-------- SUPPLIED INFORMATION

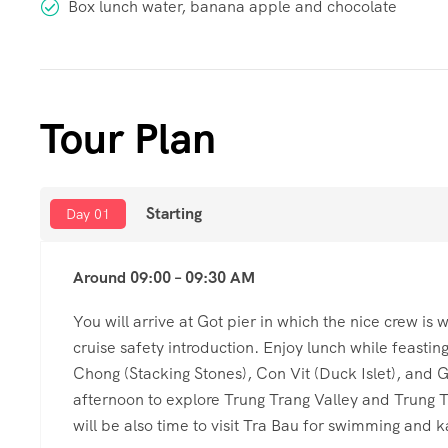
Box lunch water, banana apple and chocolate
Tour Plan
Starting
Day 01
Around 09:00 – 09:30 AM
You will arrive at Got pier in which the nice crew is
cruise safety introduction. Enjoy lunch while feastin
Chong (Stacking Stones), Con Vit (Duck Islet), and G
afternoon to explore Trung Trang Valley and Trung T
will be also time to visit Tra Bau for swimming and 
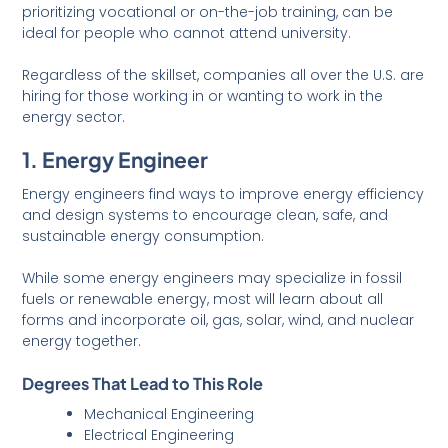
prioritizing vocational or on-the-job training, can be
ideal for people who cannot attend university.
Regardless of the skillset, companies all over the U.S. are
hiring for those working in or wanting to work in the
energy sector.
1. Energy Engineer
Energy engineers find ways to improve energy efficiency
and design systems to encourage clean, safe, and
sustainable energy consumption.
While some energy engineers may specialize in fossil
fuels or renewable energy, most will learn about all
forms and incorporate oil, gas, solar, wind, and nuclear
energy together.
Degrees That Lead to This Role
Mechanical Engineering
Electrical Engineering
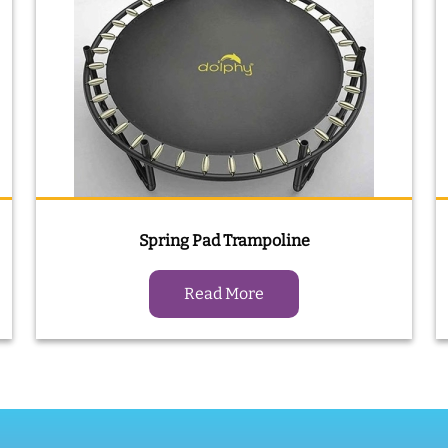
Spring Pad Trampoline
Read More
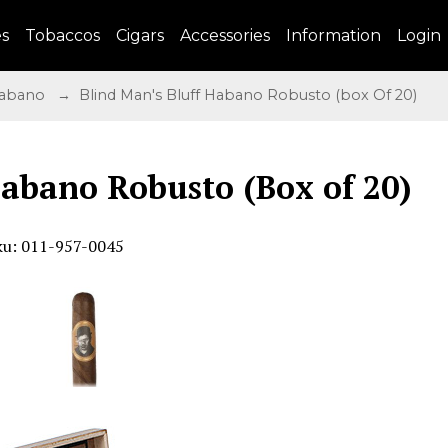
es
Tobaccos
Cigars
Accessories
Information
Login
 Habano
→ Blind Man's Bluff Habano Robusto (box Of 20)
Habano Robusto (Box of 20)
ku: 011-957-0045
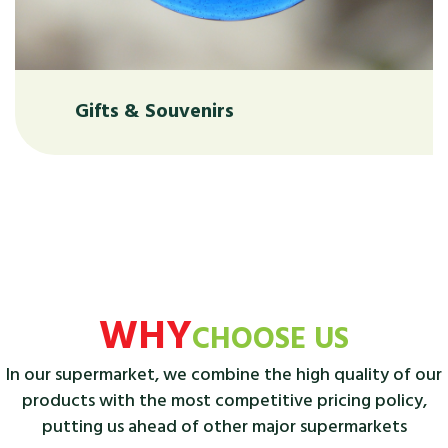
Gifts & Souvenirs
WHY
CHOOSE US
In our supermarket, we combine the high quality of our
products with the most competitive pricing policy,
putting us ahead of other major supermarkets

----------------

ABOUT THIS EXERCISE
Repeat every line of the data above exactly, but drop the pictures.

ANSWER
Box lunch water, banana apple and chocolate
Tour Plan
Starting
Day 01
Around 09:00 – 09:30 AM
You will arrive at Got pier in which the nice crew is
cruise safety introduction. Enjoy lunch while feastin
Chong (Stacking Stones), Con Vit (Duck Islet), and G
afternoon to explore Trung Trang Valley and Trung T
will be also time to visit Tra Bau for swimming and 
prioritizing vocational or on-the-job training, can be
ideal for people who cannot attend university.
Regardless of the skillset, companies all over the U.S. are
hiring for those working in or wanting to work in the
energy sector.
1. Energy Engineer
Energy engineers find ways to improve energy efficiency
and design systems to encourage clean, safe, and
sustainable energy consumption.
While some energy engineers may specialize in fossil
fuels or renewable energy, most will learn about all
forms and incorporate oil, gas, solar, wind, and nuclear
energy together.
Degrees That Lead to This Role
Mechanical Engineering
Electrical Engineering
Spring Pad Trampoline
Read More
es
Tobaccos
Cigars
Accessories
Information
Login
 Habano
→ Blind Man's Bluff Habano Robusto (box Of 20)
Habano Robusto (Box of 20)
ku: 011-957-0045
Gifts & Souvenirs
WHY
CHOOSE US
In our supermarket, we combine the high quality of our
products with the most competitive pricing policy,
putting us ahead of other major supermarkets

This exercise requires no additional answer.